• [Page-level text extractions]
>>>>
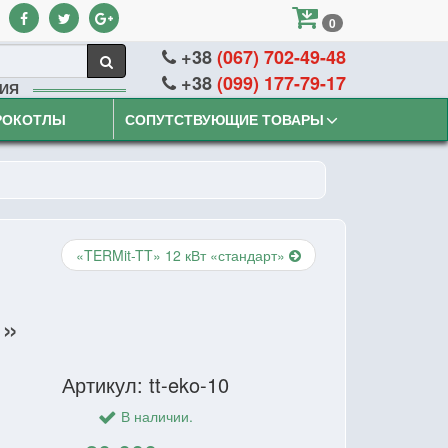
0
+38
(067) 702-49-48
+38
(099) 177-79-17
ИЯ
РОКОТЛЫ
СОПУТСТВУЮЩИЕ ТОВАРЫ
«TERMit-TT» 12 кВт «стандарт»
м»
Артикул: tt-eko-10
В наличии.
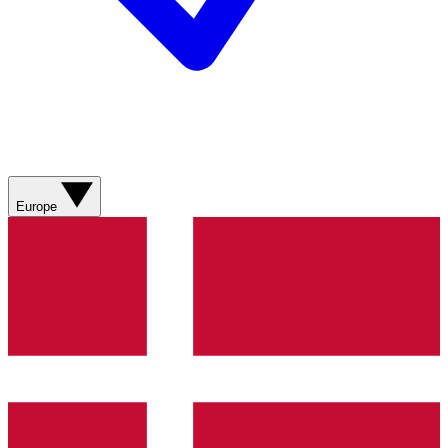
Europe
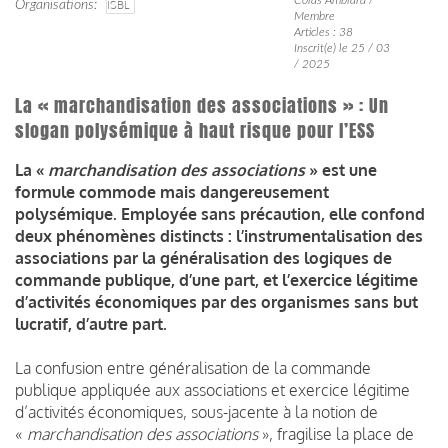
Organisations
ISBL
Membre
Articles : 38
Inscrit(e) le 25 / 03
/ 2025
La « marchandisation des associations » : Un
slogan polysémique à haut risque pour l’ESS
La «
marchandisation des associations
» est une
formule commode mais dangereusement
polysémique. Employée sans précaution, elle confond
deux phénomènes distincts : l’instrumentalisation des
associations par la généralisation des logiques de
commande publique, d’une part, et l’exercice légitime
d’activités économiques par des organismes sans but
lucratif, d’autre part.
La confusion entre généralisation de la commande
publique appliquée aux associations et exercice légitime
d’activités économiques, sous-jacente à la notion de
«
marchandisation des associations
», fragilise la place de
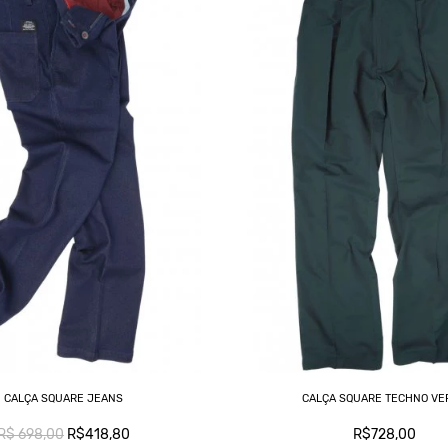
CALÇA SQUARE JEANS
CALÇA SQUARE TECHNO VE
R$ 698,00
R$418,80
R$728,00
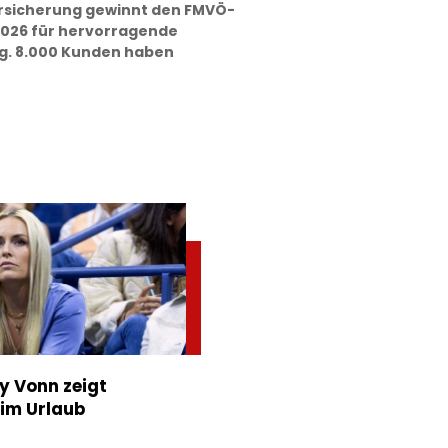
rsicherung gewinnt den FMVÖ-
26 für hervorragende
g. 8.000 Kunden haben
ey Vonn zeigt
im Urlaub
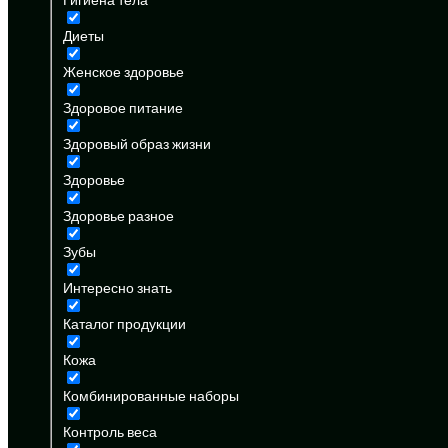
Диеты
Женское здоровье
Здоровое питание
Здоровый образ жизни
Здоровье
Здоровье разное
Зубы
Интересно знать
Каталог продукции
Кожа
Комбинированные наборы
Контроль веса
<<<<
• [Task directions] What is needed is every line of the data above, set down exactly but with the images left out.

• [Reply to the task]
0
+38
(067) 702-49-48
+38
(099) 177-79-17
ИЯ
РОКОТЛЫ
СОПУТСТВУЮЩИЕ ТОВАРЫ
«TERMit-TT» 12 кВт «стандарт»
м»
Артикул: tt-eko-10
В наличии.
Europe
Organisations
ISBL
Membre
Articles : 38
Inscrit(e) le 25 / 03
/ 2025
La « marchandisation des associations » : Un
slogan polysémique à haut risque pour l’ESS
La «
marchandisation des associations
» est une
formule commode mais dangereusement
polysémique. Employée sans précaution, elle confond
deux phénomènes distincts : l’instrumentalisation des
associations par la généralisation des logiques de
commande publique, d’une part, et l’exercice légitime
d’activités économiques par des organismes sans but
lucratif, d’autre part.
La confusion entre généralisation de la commande
publique appliquée aux associations et exercice légitime
d’activités économiques, sous-jacente à la notion de
«
marchandisation des associations
», fragilise la place de
CALÇA SQUARE JEANS
CALÇA SQUARE TECHNO VE
R$ 698,00
R$418,80
R$728,00
rsicherung gewinnt den FMVÖ-
26 für hervorragende
g. 8.000 Kunden haben
ey Vonn zeigt
im Urlaub
Диеты
Женское здоровье
Здоровое питание
Здоровый образ жизни
Здоровье
Здоровье разное
Зубы
Интересно знать
Каталог продукции
Кожа
Комбинированные наборы
Контроль веса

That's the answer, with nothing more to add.